The emotional recovery of the tsunami’s orphans hasn’t been as complete. Some continue to struggle with loneliness and anger, and flounder in school. Eight-year-old Arif Munandar lives in a picturesque neighborhood, at the water’s edge and ringed by mountains, that has been completely restored with help from international and Indonesian donors.

He lost his parents and two sisters in the tsunami and was later adopted by his mother’s sister, Jamilah. They live in a family compound teeming with aunts, uncles and cousins who share three adjacent houses.

Arif has trouble concentrating at school and often gets into scuffles. Jamilah tries to teach him about the Quran, but he doesn’t want to listen. “I don’t know what to do,” she said.

In the immediate aftermath, Arif cried for his mother all the time. It took his aunt a month before she worked up the courage to tell him that his parents were dead.

At his school, rebuilt by Plan International, a British-based nonprofit, 80 percent of the children lost a family member in the tsunami and about a quarter lost a parent. “Five years later, they’ve almost forgotten it happened,” said
Nurhayati, the vice principal. “They look cheerful again.”

Only a handful, she said, are still clearly haunted by it, including Arif. “He’s a loner,” Nurhayati said. “He daydreams a lot.”

The count of 5,200 orphans may seem low, considering more than 100,000 people died in Aceh. That’s partly because so many children died, and partly because many were taken in by family and left out of the official statistics.

Most seem to be coping well, said Justin Curry, psycho-social technical adviser for the American Red Cross tsunami recovery program. “The great thing about kids is that they are resilient,” he said. “They can handle a tremendous amount.”

Many of Aceh’s children had already suffered emotional scars from the province’s 30-year war of independence, which orphaned many children before the two sides agreed to lay down their arms after the tsunami.

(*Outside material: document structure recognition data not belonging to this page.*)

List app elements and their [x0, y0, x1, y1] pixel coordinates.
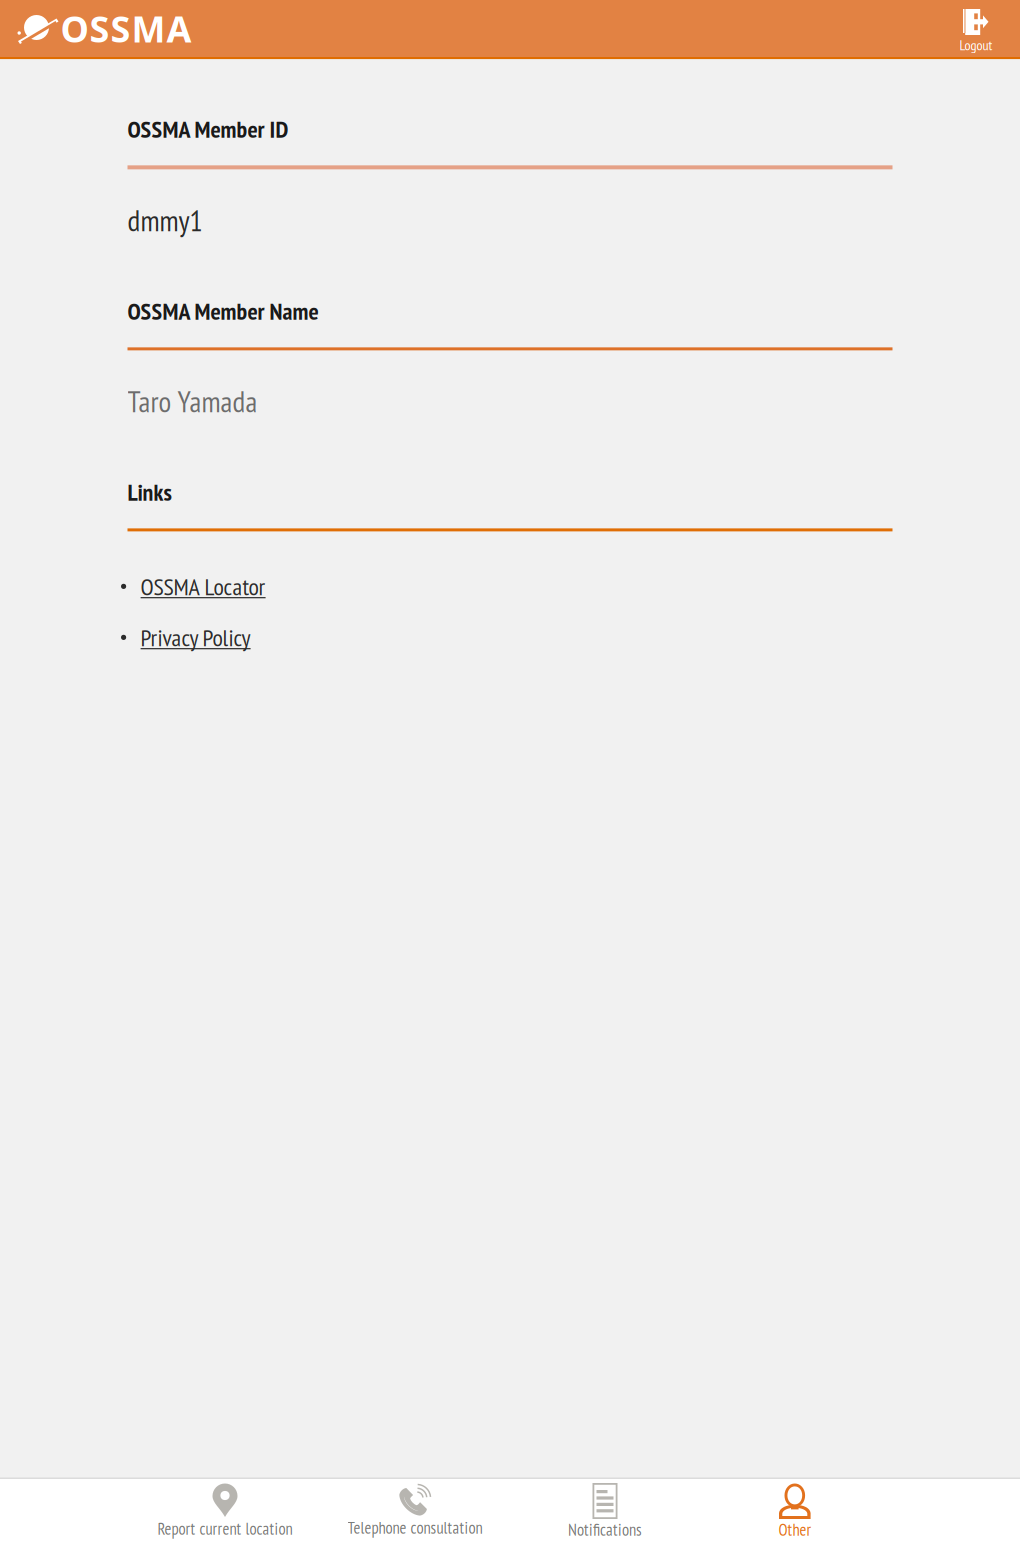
staticText: Other — [778, 1519, 812, 1540]
button[interactable]: Privacy Policy — [128, 624, 251, 650]
staticText: OSSMA Locator — [141, 571, 266, 602]
button[interactable]: OSSMA home — [0, 0, 242, 57]
staticText: Report current location — [158, 1518, 292, 1539]
staticText: OSSMA — [60, 4, 192, 53]
staticText: OSSMA Member Name — [128, 295, 318, 326]
staticText: Logout — [960, 36, 992, 54]
staticText: Taro Yamada — [128, 382, 258, 420]
button[interactable]: Report current location — [130, 1479, 320, 1541]
staticText: dmmy1 — [128, 201, 202, 239]
staticText: Telephone consultation — [348, 1517, 482, 1538]
button[interactable]: Logout — [941, 0, 1020, 57]
button[interactable]: OSSMA Locator — [128, 573, 266, 599]
staticText: Privacy Policy — [141, 622, 251, 653]
button[interactable]: Other — [700, 1479, 890, 1541]
staticText: OSSMA Member ID — [128, 113, 288, 144]
staticText: Notifications — [568, 1519, 642, 1540]
button[interactable]: Telephone consultation — [320, 1479, 510, 1541]
button[interactable]: Notifications — [510, 1479, 700, 1541]
staticText: Links — [128, 476, 172, 507]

In some ways, coping with the fallout of war helped Aceh deal with the aftermath of the tsunami, said Peter La Raus, Save the Children’s chief in Banda Aceh. People had already developed extensive family and social networks to help them deal with hardship. “The tsunami was devastating, but they didn’t have to develop a new social network from scratch,” La Raus said.

On the other hand, the tsunami was a new trauma layered over that of war, said Curry, of the Red Cross. “You had a population that was living in a chronically stressful situation and then another major stresser occurred,” he said.

Some, like Pipit, live in the Muslim region’s many religious boarding schools or orphanages, which proliferated as international aid poured in. At her orphanage, the 93 females, all of them clad in Muslim head scarves, appear to be well behaved and happy, needing only four adults to supervise the two dormitories. The facilities include a basketball and volleyball court, an outdoor cafe and a mosque.

Pipit’s close friend, Intan, chose to live in the orphanage, funded by a Turkish nonprofit, because she found it more appealing than living with her strict grandmother, who took her in after Intan’s parents died.

“I can be independent here,” said the 13-year-old, who also lost a brother and a sister in the tsunami. “I have lots of sisters here. We study together. We travel together. I didn’t have any friends at my grandmother’s.”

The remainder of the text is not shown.